RT : Ah ben non, pas du tout même. On a des gens hyper talentueux, des vrais passionnés qui se sont barrés. Et pas seulement du studio, mais qui ont quitté le monde du jeu vidéo, dégoûtés et lessivés. Maintenant ils codent des logiciels de comptabilité, ils font des horaires normaux, ils voient leurs enfants et ils sont mieux payés. De mon côté j’ai fait un burnout très sévère après Gears of War Ultimate où pendant presque un an j’ai eu énormément de mal à travailler. J’ai été arrêté, j’ai repris en quart temps, puis à mi-temps très progressivement, mais avec un suivi médical strict à côté et des traitements pour réussir à me relever. Le crunch, c’est dangereux, c’est pernicieux, on ne s’en rend pas compte, on se répète « on va y arriver », mais à un moment on relève la tête, et on réalise ce que ça nous a coûté.

Quand je dis que c’est pernicieux c’est que tu te fais piéger par ta passion. Quand on te dit « tu vas être lead programmer sur Gears of War », tout ce que tu penses c’est que tu as de la chance d’avoir cette opportunité. Et pour être honnête, on a fait des trucs de dingue, d’un point de vue créatif c’était incroyable. Mais ave un an de plus on aurait pu le faire sans ruiner la santé des équipes. Et ce qui fait qu’on n’a pas pu le faire en un an de plus c’est en lien avec le marketing de la console. Gears of War 4 allait arriver aussi et compte tenu du temps qui nous séparait de la sortie du dernier opus, il fallait sortir ce remaster pour permettre à une nouvelle génération de joueur et joueuses de découvrir cet univers sans être rebuté par le fait d’attaquer directement par le 4e jeu de la série. En fait le problème c’est qu’à un moment tu as un producteur exécutif qui dit « ok, on le fait pour telle date » et à partir de là tu es coincé.

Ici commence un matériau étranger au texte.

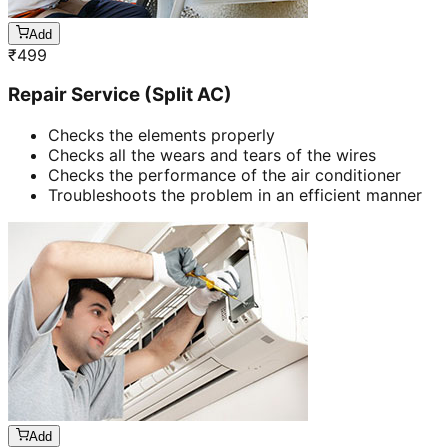
Add
₹
499
Repair Service (Split AC)
Checks the elements properly
Checks all the wears and tears of the wires
Checks the performance of the air conditioner
Troubleshoots the problem in an efficient manner
Add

LTB : Tu me disais, quand on a préparé cet interview en amont, que la passion était aussi un piège, au-delà du crunch lui-même.

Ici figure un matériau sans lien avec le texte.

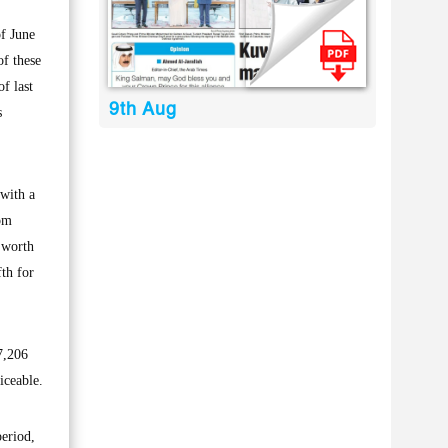
f June
of these
f last
9th Aug
s
with a
rom
 worth
fth for
7,206
iceable.
period,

RT : Le jeu vidéo reste un domaine où les gens sont passionnés par ce qu’ils font. Très souvent, tu vas y investir du temps personnel, extra-professionnel. Personnellement le soir, quand je ne suis pas avec ma famille je fais du code. Pas parce qu’on me l’a imposé, mais parce que j’aime ça. Le problème c’est que ça crée un fossé de performance entre les gens qui le font et ceux qui ne le font pas. De facto, si je passe plus de temps, au total, à programmer, apprendre et tenter des trucs, je vais être un meilleur programmeur que quelqu’un qui y aura passé beaucoup moins de temps. Comme pour jouer d’un instrument de musique ou autre. Et c’est vicieux parce que, in fine, la pratique de ta passion, durant et en dehors de tes heures de travail, ça génère un élitisme à la con. C’est pas du tout réalisé dans ce but-là, quand c’est ta passion tu te ne forces pas. Mais la disparité de maîtrise des outils que cela peut engendrer au sein d’une équipe, ça normalise le fait de continuer à travailler le soir et le week-end, pour suivre le train en marche.

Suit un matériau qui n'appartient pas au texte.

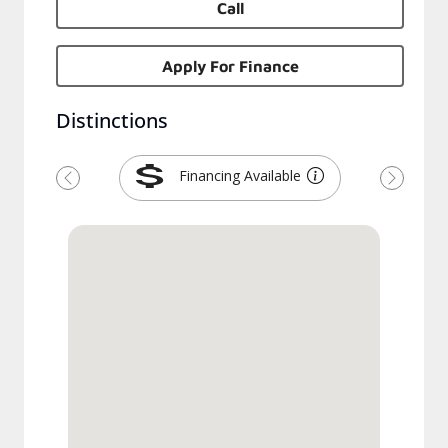
Call
Apply For Finance
Distinctions
Financing Available
Previous
Next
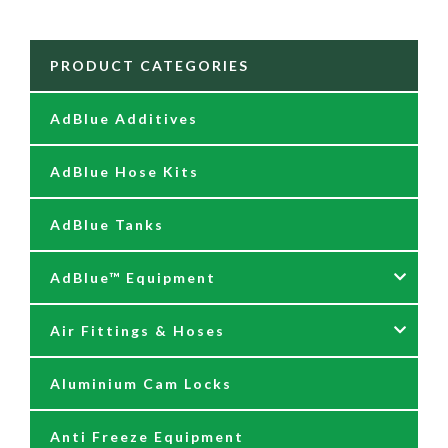
PRODUCT CATEGORIES
AdBlue Additives
AdBlue Hose Kits
AdBlue Tanks
AdBlue™ Equipment
Air Fittings & Hoses
AdBlue Accessories
Aluminium Cam Locks
AdBlue Kits
Air Fittings & Quick Releases
Anti Freeze Equipment
Adblue Pumps
Air Hose Assemblies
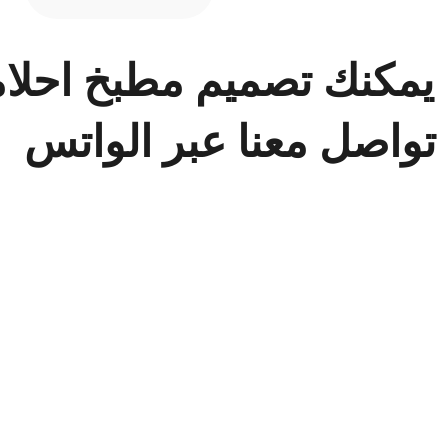
 في ح
ن يمكنك تصميم مطبخ اح
تواصل معنا عبر الواتس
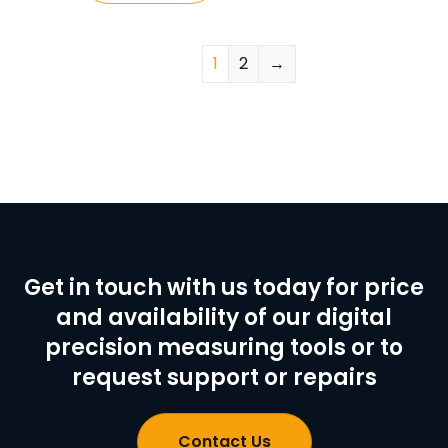
1
2
→
Get in touch with us today for price
and availability of our digital
precision measuring tools or to
request support or repairs
Contact Us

Mais on retrouve ça aussi dans d’autres domaines. Dans le milieu médical, celui qui va lire des articles, se tenir au courant des nouvelles études, de la recherche, des nouvelles recommandations, il va inexorablement être meilleur que celui qui ne le fait pas. Mais pour autant, il ne serait pas normal d’imposer aux gens de continuer à baigner dans leur domaine professionnel une fois qu’ils sont en repos.

La résultante de tout ça, c’est que même aujourd’hui, où fort heureusement il y a une vraie réflexion, et une vraie dénonciation du crunch, il reste un message de fond « Oui, il ne faut pas faire trop d’heures, mais si tu pouvais continuer à te plonger un peu dans le domaine y compris sur tes jours off, ça pourrait nous rendre service, parce que tes collègues le font sans qu’on leur demande »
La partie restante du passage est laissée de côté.